Saturday, November 25, 2006
The Hitch and Mother Teresa...
I read Xtopher Hitchens' exposure of the arch reactionary Mother Teresa of Calcutta yesterday (see link). I know it is a few years old but it's still worth a read for those who still harbour any illusions of the saintliness of this character.
I had long disliked her brand of Christianity - one that proclaims itself 'apolitical', one that advocates the giving of charity yet never questions a system which allows so many people to starve or die of treatable diseases, while others have many times what they need. This type of Christianity is in fact not 'apolitical' but is in fact deeply conservative, as Hitchens stresses.
It rests nicely with the status quo and big capitalists have no issue with it - in fact they actively praise and encourage it. At times they donate to its adherents to assuage their guilt, to salvage their reputations, or to buy favour from the Lord.

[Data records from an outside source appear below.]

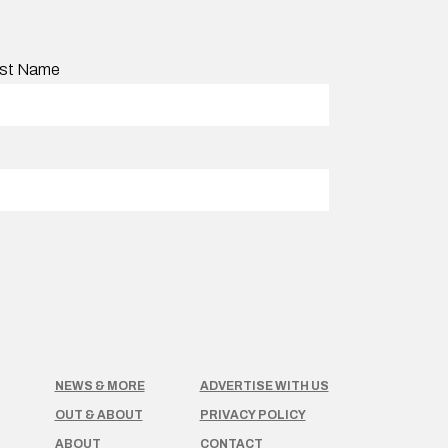
st Name
NEWS & MORE
ADVERTISE WITH US
OUT & ABOUT
PRIVACY POLICY
ABOUT
CONTACT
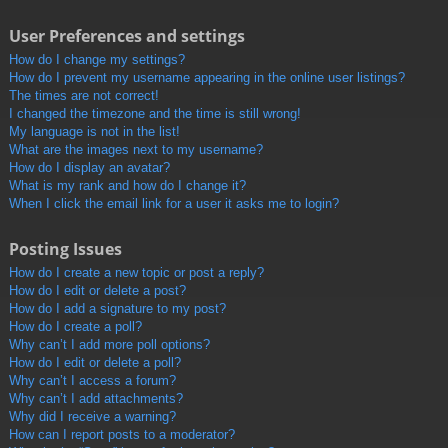
User Preferences and settings
How do I change my settings?
How do I prevent my username appearing in the online user listings?
The times are not correct!
I changed the timezone and the time is still wrong!
My language is not in the list!
What are the images next to my username?
How do I display an avatar?
What is my rank and how do I change it?
When I click the email link for a user it asks me to login?
Posting Issues
How do I create a new topic or post a reply?
How do I edit or delete a post?
How do I add a signature to my post?
How do I create a poll?
Why can’t I add more poll options?
How do I edit or delete a poll?
Why can’t I access a forum?
Why can’t I add attachments?
Why did I receive a warning?
How can I report posts to a moderator?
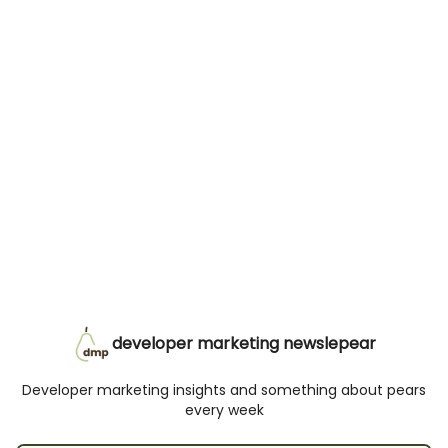
developer marketing newslepear
Developer marketing insights and something about pears
every week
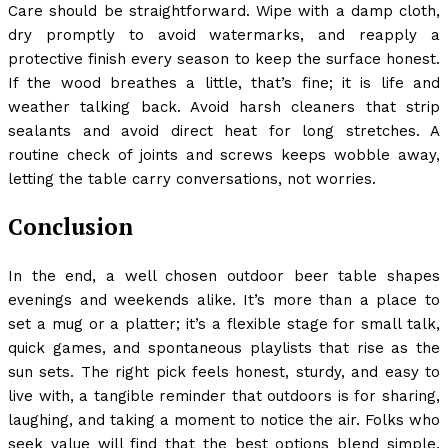
Care should be straightforward. Wipe with a damp cloth,
dry promptly to avoid watermarks, and reapply a
protective finish every season to keep the surface honest.
If the wood breathes a little, that’s fine; it is life and
weather talking back. Avoid harsh cleaners that strip
sealants and avoid direct heat for long stretches. A
routine check of joints and screws keeps wobble away,
letting the table carry conversations, not worries.
Conclusion
In the end, a well chosen outdoor beer table shapes
evenings and weekends alike. It’s more than a place to
set a mug or a platter; it’s a flexible stage for small talk,
quick games, and spontaneous playlists that rise as the
sun sets. The right pick feels honest, sturdy, and easy to
live with, a tangible reminder that outdoors is for sharing,
laughing, and taking a moment to notice the air. Folks who
seek value will find that the best options blend simple,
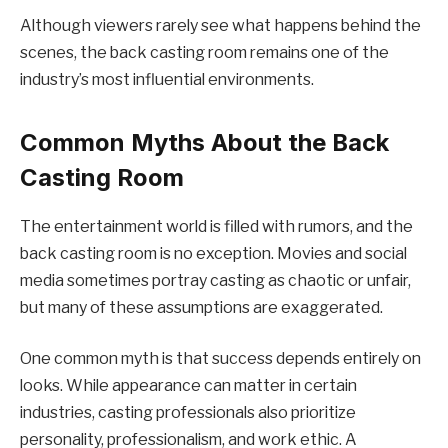
Although viewers rarely see what happens behind the
scenes, the back casting room remains one of the
industry’s most influential environments.
Common Myths About the Back
Casting Room
The entertainment world is filled with rumors, and the
back casting room is no exception. Movies and social
media sometimes portray casting as chaotic or unfair,
but many of these assumptions are exaggerated.
One common myth is that success depends entirely on
looks. While appearance can matter in certain
industries, casting professionals also prioritize
personality, professionalism, and work ethic. A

However, the crimes of MT go further than this. Her 'apoliticism' proved itself to be a sham when on a visit to Nicuagara in the 1980s she criticised the Sandinistas while remaining silent on the crimes of the US backed Contras. Despite the existence of weapons of mass destruction, racism and all the other ills in the world she explicitly believed that abortion and contraception were 'the greatest threats to world peace'. Although I deem it extreme and untrue to hold abortion to be *the* greatest threat to world peace, I can somewhat see the logic behind such an idea. But contraception?? Yet MT's opposition to birth control did not spur her to oppose Indira Ghandhi's coercive population control policy, which involved forcible sterilisations. You'd think someone who believed birth control to be such an evil would have something to say about such a practice going on in the very region where they work. But not MT. Clearly her desire to curry favour and praise from her host government (one of this world) was stronger than her professed ideals.
Not just this but she accepted money from white collar thieves while she ran her shelters on an ethos not unlike that of the Victorian workhouses. Money lay in her bank account while orphans under her care led an existence not unlike that of Oliver Twist. She refused painkillers to the terminally ill in her 'shelters for dying destitutes' due to her belief that suffering was holy, those dying in agony from cancer being united with Christ's sufferings on the cross. However, the Christian religion teaches that holy pains such as poverty and fasting should be voluntary. Jesus could have avoided death on the cross but he chose not to as he believed it to have been part of his mission. Jesus healed the sick and relieved them of pain, he didn't tell them to accept it and suffer as it would somehow purify their sin and hence unite them with his future suffering on the cross.
Hitchens is a declared atheist but that doesn't discredit his arguments. The paragraph above should show it to be possible to be a believing Christian while opposing the hypocrisy and obnoxious theology of Mother T.